The future of health and safety is poised for greater automation as AI becomes more sophisticated. Routine evaluations—be it of safety equipment or site conditions—are likely to be undertaken by autonomous systems. Incident documentation will transition from manual entries to real-time data generated by sensors, enabling safety personnel to spend more time acting on insights rather than managing paperwork.
While there are concerns regarding potential job losses in the safety sector, it is essential to recognise that the human element—making judgments, ethical decisions, and leading safety culture—will remain crucial. Instead of replacing jobs, AI will alleviate workers from repetitive tasks, allowing greater focus on safeguarding their colleagues.
The evolution of health and safety is apace. It extends beyond mere compliance; it embodies respect and care for those ensuring the smooth operation of industries. Although traditional methods have proven effective, stagnation in injury reduction signals their limitations.
By adopting advanced technologies that promote proactive safety measures, businesses can embed safety into the core of their operational frameworks, rather than relegating it to an afterthought. Companies that excel in this transition will not only lower incident rates but will also define new benchmarks for safe and responsible work in the modern era.
Chris Coote is Director of Product at Dexory.































AI offers powerful tools to spot patterns and hazards that are easy to miss during routine checks, and moving from reactive to proactive safety management could cut incidents and improve outcomes. Success will depend on ensuring AI outputs are transparent and reliable so the workforce trusts alerts and knows how to act on them. Technology should augment skilled safety professionals and site teams, not replace them, so investment in training, clear escalation paths and practical field validation of AI findings is essential.

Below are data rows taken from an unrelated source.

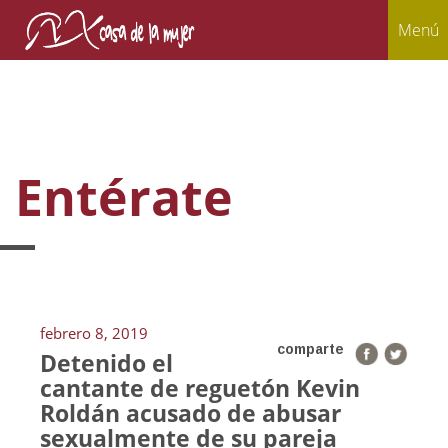
Menú
Entérate
febrero 8, 2019
comparte
Detenido el
cantante de reguetón Kevin
Roldán acusado de abusar
sexualmente de su pareja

I agree that AI offers powerful tools to shift safety from reactive to proactive. Machine learning can spot patterns and near misses that humans might overlook and support better allocation of resources to where risk is greatest. Practical success will hinge on reliable data, transparent algorithms and clear, actionable alerting so frontline teams trust and can act on the outputs. Equally important is investing in training and engagement so workers understand how AI supports decisions and know when to escalate. Technology should augment human judgement, not replace it, and governance and maintenance of AI systems must be treated as an ongoing safety activity.

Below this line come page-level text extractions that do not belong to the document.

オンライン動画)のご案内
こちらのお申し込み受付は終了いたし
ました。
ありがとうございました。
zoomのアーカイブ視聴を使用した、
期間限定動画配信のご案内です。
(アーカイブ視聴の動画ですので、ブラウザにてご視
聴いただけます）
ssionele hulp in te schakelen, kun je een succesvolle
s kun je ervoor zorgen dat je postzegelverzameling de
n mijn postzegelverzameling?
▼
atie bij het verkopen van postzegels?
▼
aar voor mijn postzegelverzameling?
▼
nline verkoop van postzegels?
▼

This is a timely point. AI can add real value by spotting patterns and near misses that manual checks miss, helping to prevent incidents rather than just record them. Practical deployment will hinge on clear validation of models, integration with existing reporting systems, and straightforward alerting that frontline staff trust and understand. Keep the human in the loop for judgement, escalation and continuous improvement, and focus on training, data quality and governance to make AI a genuine safety tool rather than a black box.

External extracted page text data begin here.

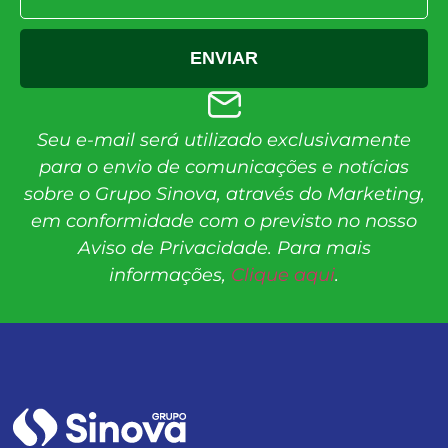
ENVIAR
Seu e-mail será utilizado exclusivamente
para o envio de comunicações e notícias
sobre o Grupo Sinova, através do Marketing,
em conformidade com o previsto no nosso
Aviso de Privacidade. Para mais
informações,
Clique aqui
.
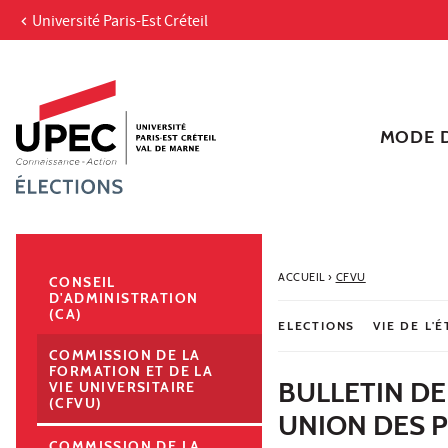
Université Paris-Est Créteil
Aller au contenu
Navigation
Accès directs
Recherche
Navigation secondaire
MODE D
ACCUEIL
›
CFVU
CONSEIL
D'ADMINISTRATION
(CA)
ELECTIONS
VIE DE L'
COMMISSION DE LA
FORMATION ET DE LA
BULLETIN DE
VIE UNIVERSITAIRE
(CFVU)
UNION DES P
COMMISSION DE LA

AI offers powerful tools to spot patterns and emerging risks that are often missed in routine inspections, especially in complex or rapidly changing operations. For practical impact organisations must focus on quality data, clear alerting that workers understand and trust, and training that integrates AI insights into existing safety decision making. Technology is most effective when it supports experienced people rather than trying to replace them, and governance around validation, explainability and accountability will determine whether AI actually reduces harm or just shifts liability.